ÓRGÃO JULGADOR : 5ª Câmara de Direito Público

APELAÇÃO CÍVEL (198) No 0802021-13.2017.8.18.0140

APELANTE: RAIMUNDO NONATO DA SILVA, SEVERINO LARANJEIRA, INSTITUTO DE ASSISTENCIA TECNICA E EXTENSAO RURAL DO ESTADO DO PIAUI

Advogado(s) do reclamante: PAULA ANDREA DANTAS AVELINO MADEIRA CAMPOS

APELADO: INSTITUTO DE ASSISTENCIA TECNICA E EXTENSAO RURAL DO ESTADO DO PIAUI, ESTADO DO PIAUI, RAIMUNDO NONATO DA SILVA, SEVERINO LARANJEIRA
REPRESENTANTE: ESTADO DO PIAUI

Advogado(s) do reclamado: PAULA ANDREA DANTAS AVELINO MADEIRA CAMPOS

RELATOR(A): Desembargador EDVALDO PEREIRA DE MOURA


EMENTA


APELAÇÃO CÍVEL. PROGRESSÃO FUNCIONAL EMATER. PRINCÍPIO DA DIALETICIDADE. PRESCRIÇÃO DAS PRESTAÇÕES DE TRATO SUCESSIVO. INEXISTÊNCIA DE DIREITO ADQUIRIDO A REGIME JURÍDICO ESTATUTÁRIO.  CUMPRIMENTO DE REGIME JURÍDICO VIGENTE. OMISSÃO ADMINISTRATIVA. HONORÁRIOS. PRIMEIRO RECURSO CONHECIDO E PROVIDO. SEGUNDO RECURSO CONHECIDO EM PARTE E NÃO PROVIDO. 

01. De acordo com o princípio da dialeticidade, o recurso de apelação deve atacar os fundamentos da sentença. Assim, a apelação só pode ser conhecida na parte em que se relaciona diretamente com a sentença atacada. 

02. Estão prescritas as prestações vencidas antes do quinquênio anterior à propositura da ação, posto que a prescrição das dívidas em face da Fazenda Pública é regulada pelo Decreto nº 20.910/31, o qual prevê, em seu art. 1º, que tais dívidas passivas, “seja qual for sua natureza, prescrevem em cinco anos contados da data do ato ou fato do qual se originarem”.

03. Não há direito adquirido a regime jurídico. O caso em apreciação, no entanto, não se contrapõe ao posicionamento do STF, posto que, analisando o sistema normativo aplicado aos servidores do EMATER, observa-se que a Lei nº 6.560/2014 expressamente reconhece a vigência da Lei 4.640/93, ao dispor no seu Art. 4º, XVII que a mesma não se aplica aos “servidores do Instituto de Assistência e Extensão Rural do Estado do Piauí – EMATER, que são regidos pela Lei Estadual nº 4.640, de 22 de novembro de 1993 e pela Lei Estadual nº 5.591, de 26 de julho de 2006”. 

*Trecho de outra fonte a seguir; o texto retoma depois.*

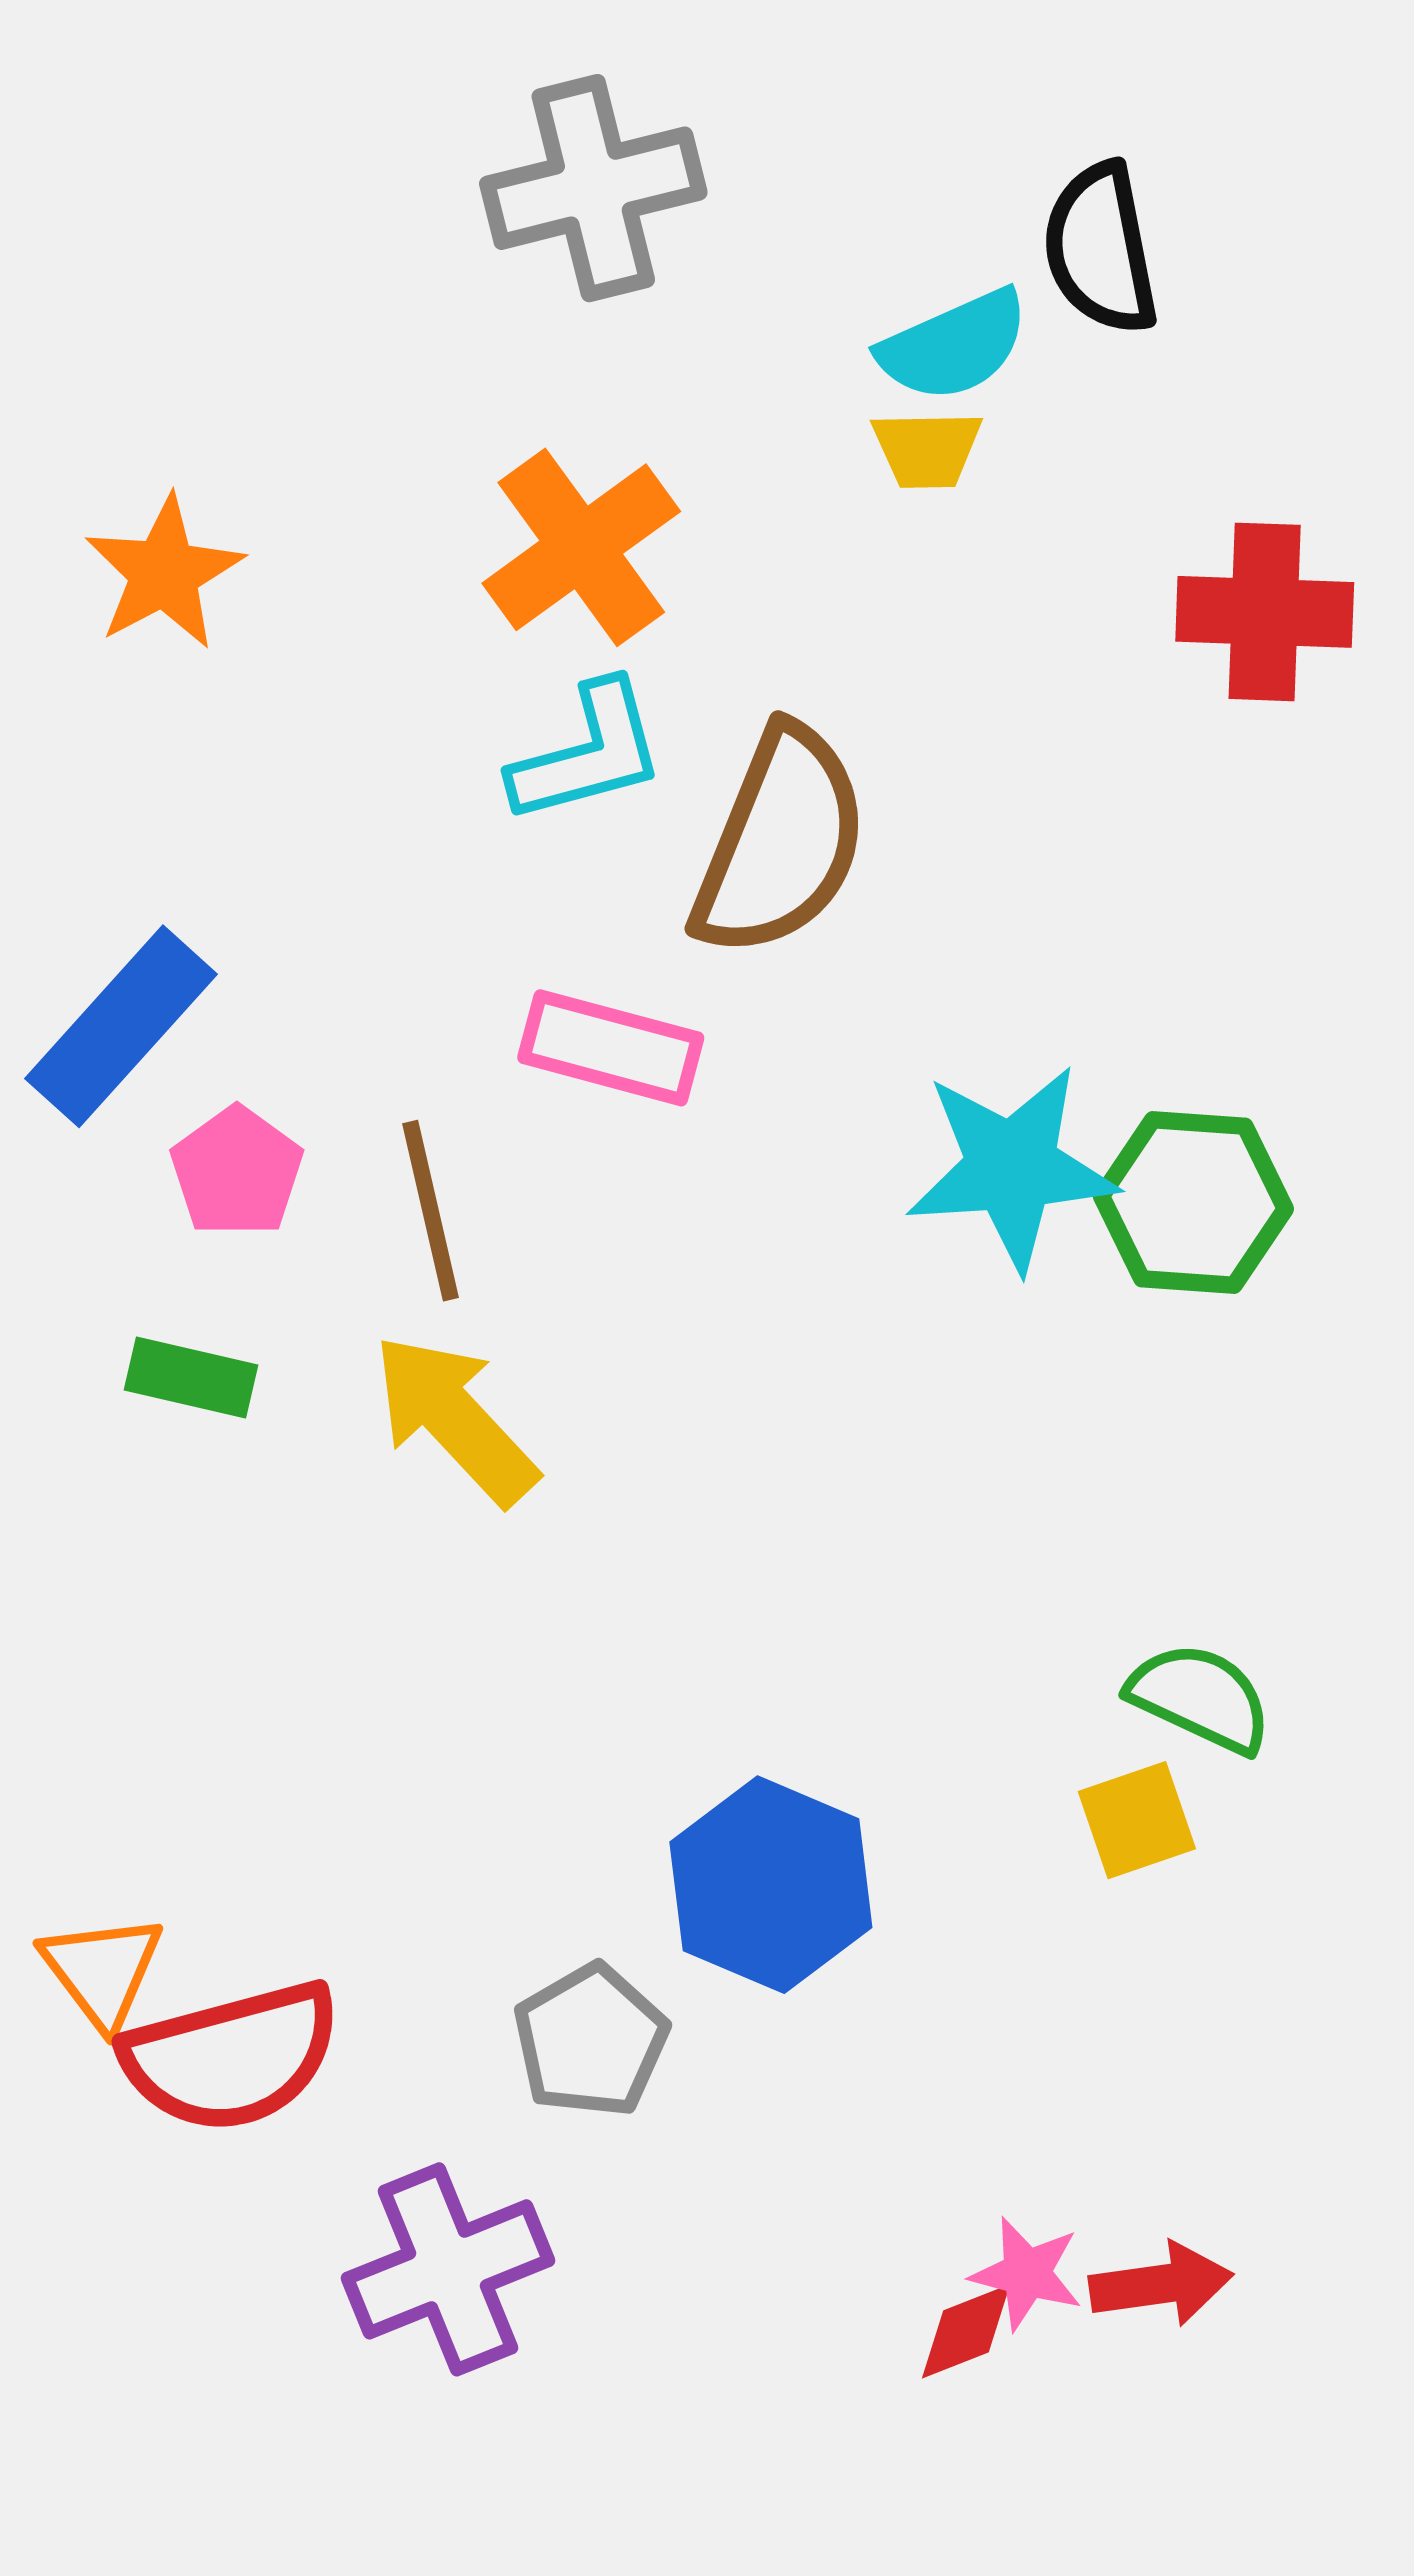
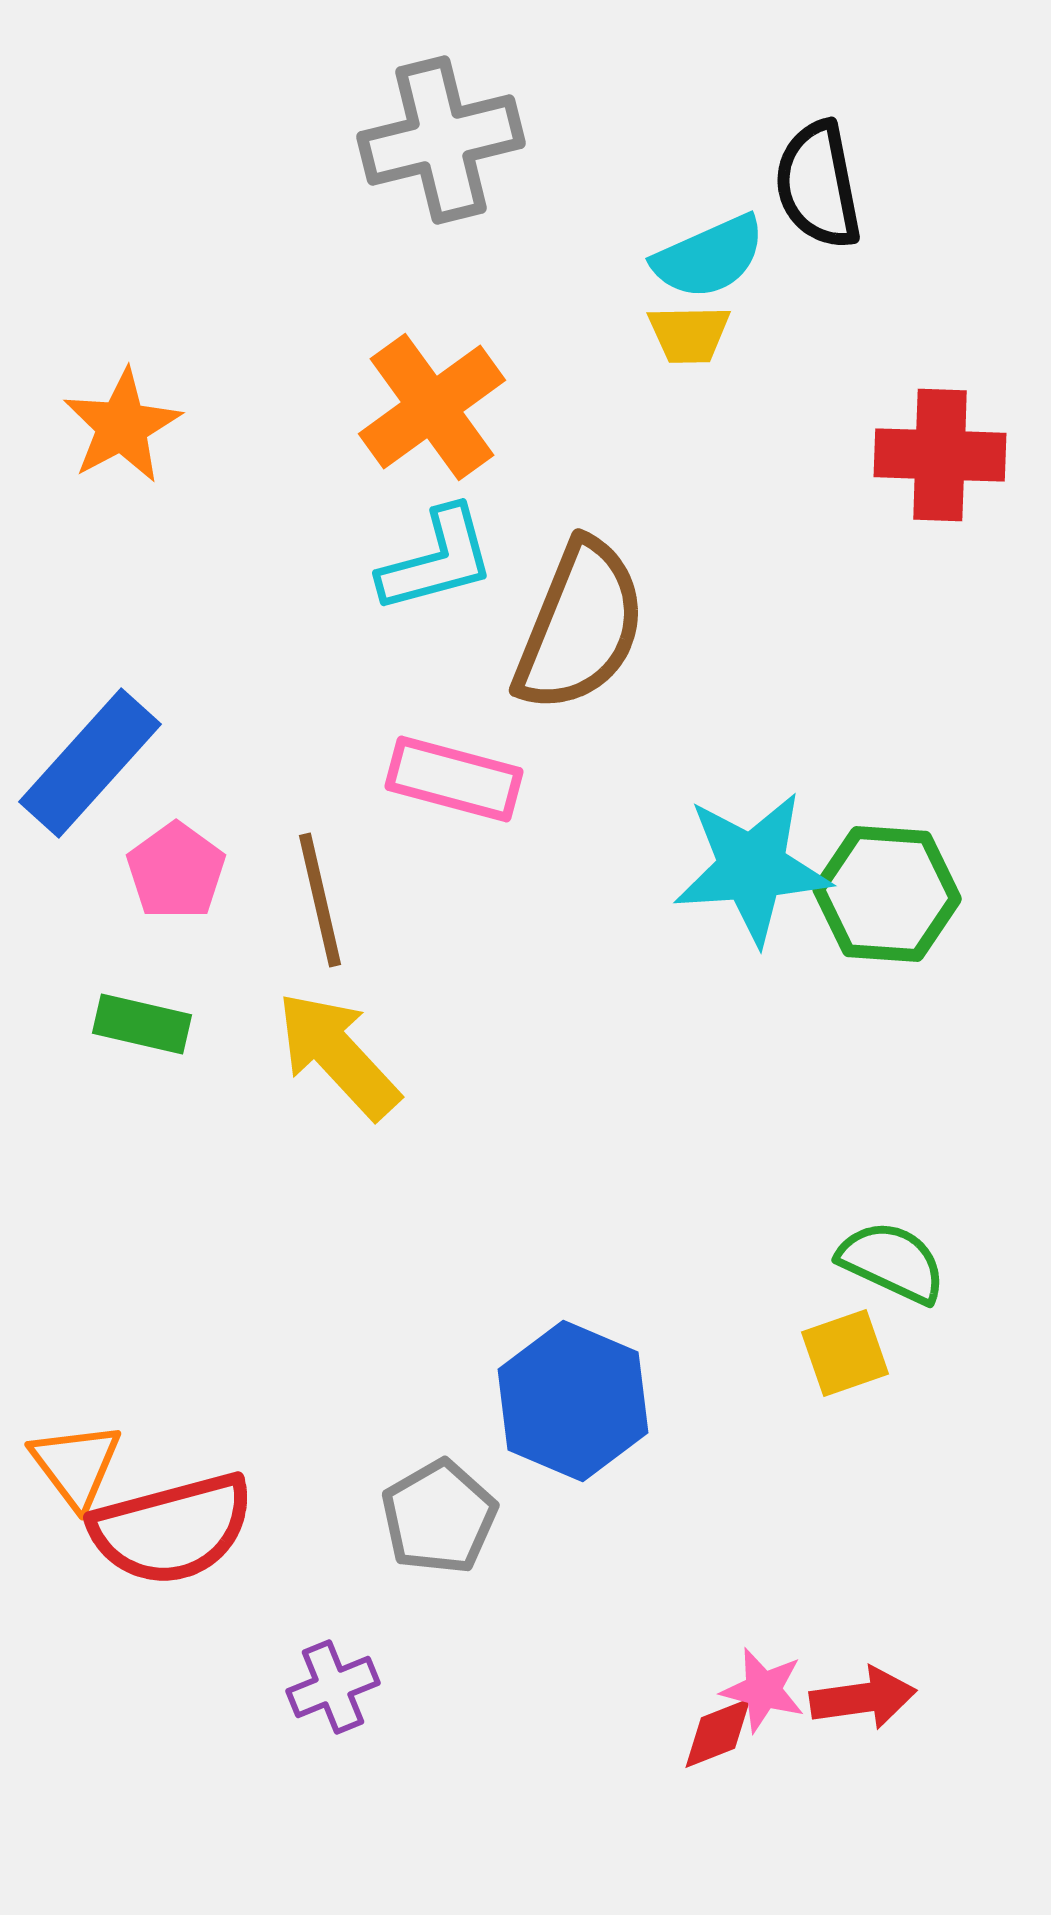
purple cross: (448, 2269) -> (333, 1687), size x0.6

04. Mesmo ante a ausência da avaliação de desempenho para fins de progressão funcional que deveria ter sido realizada pela Administração Pública não há impedimento ao reconhecimento do direito a progressão. A ausência de avaliação se deu tão somente por inércia do poder público, portanto, uma vez preenchidos os requisitos que autorizam a progressão dos apelantes é vedado ao administrador apreciar a oportunidade e conveniência da progressão funcional.

05. Nada nos autos revela que os reclamantes ingressaram no Emater sem aprovação em concurso. E ainda que não tenham sido aprovados em concurso público, a lei nº 4.640/93 não distingue quais servidores deverão ser submetidos à avaliação de desempenho ou quais deverão ser promovidos.Desta forma, entendo que todos que compõem o quadro do Emater estão submetidos ao comando da lei nº 4.640/93, podendo obter promoção ou progressão funcional.

06.Quanto ao pedido de majoração dos honorários, acolho em parte para majorar os honorários em 10% sobre o valor da condenação, levando em conta o trabalho adicional realizado em sede recursal.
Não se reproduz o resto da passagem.